Nymphen hat er nicht gejagt
Rätselhaft: Adolf Muschg vergleicht den verstorbenen Verleger Siegfried Unseld mit dem griechischen Gott Pan
Richard Stoltz

Bei Buchhändlern und Altphilologen rätselt man darüber, was der Schriftsteller Adolf Muschg gemeint hat, als er letzten Samstag bei der Trauerfeier für den Verleger Siegfried Unseld schmerzbewegt ausrief: "Der große Pan ist tot." Denn Pan, der ziegenköpfige, unfruchtbare Gott des Feldrains und der Einöden, war in den Augen der Griechen ganz überwiegend ein Monster und eine Bedrohung.

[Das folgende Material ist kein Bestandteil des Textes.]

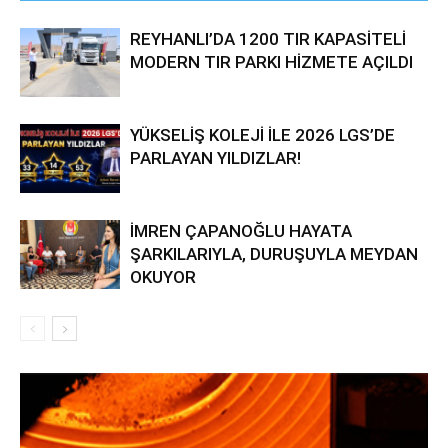
REYHANLI’DA 1200 TIR KAPASİTELİ
MODERN TIR PARKI HİZMETE AÇILDI
YÜKSELİŞ KOLEJİ İLE 2026 LGS’DE
PARLAYAN YILDIZLAR!
İMREN ÇAPANOĞLU HAYATA
ŞARKILARIYLA, DURUŞUYLA MEYDAN
OKUYOR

Er versetzte Herden und Hirten durch das Spiel seiner Flöte in Schrecken, den sogenannten "panischen" Schrecken, er jagte harmlose Nymphen, blieb aus dem Olymp ausgeschlossen, und der einzige Freund, den er hatte, war Daphnis, ein mit Impotenz geschlagener Hirtenjunge.

Wollte Muschg Unseld ausgerechnet mit Pan vergleichen? Aber warum? Man kann dem verstorbenen Frankfurter Verleger manches nachsagen, aber daß er Autoren und Lektoren planmäßig in panischen Schrecken versetzt hätte, würden nicht einmal seine Feinde zu behaupten wagen. Auch ist nicht bekannt, daß Unseld Nymphen jagte, und wenn doch, so wäre das seine Privatangelegenheit gewesen, die nichts auf einer Totenfeier zu suchen hat.

Einmal, ein einziges Mal, machte sich Pan übrigens bei Menschen, nämlich bei den Athenern, beliebt, als er ihnen half, die Schlacht von Marathon gegen die Perser zu gewinnen. Doch auch diese Großtat paßt wenig zu Unseld, der kein Schlachtenlenker, sondern eher ein Nachrichtenübermittler war, ein Funker wie jener Grieche, der sich zu Tode lief, um den Athenern die Siegesnachricht zu überbringen. Unseld benutzte zur Nachrichtenübermittlung glücklicherweise nicht die Beine, sondern seine Bücher.

Das Rätsel bleibt, es sei denn, man einigt sich darauf, daß Muschg den Pan mit irgendeiner Fruchtbarkeitsgottheit verwechselt hat, mit Demeter oder Persephone oder Aphrodite. Vielleicht hatte er schon Ulla Berkéwicz im Visier, die neue starke Frau von Suhrkamp und künftige Muschg-Verlegerin. Das wäre eine schöne Pointe.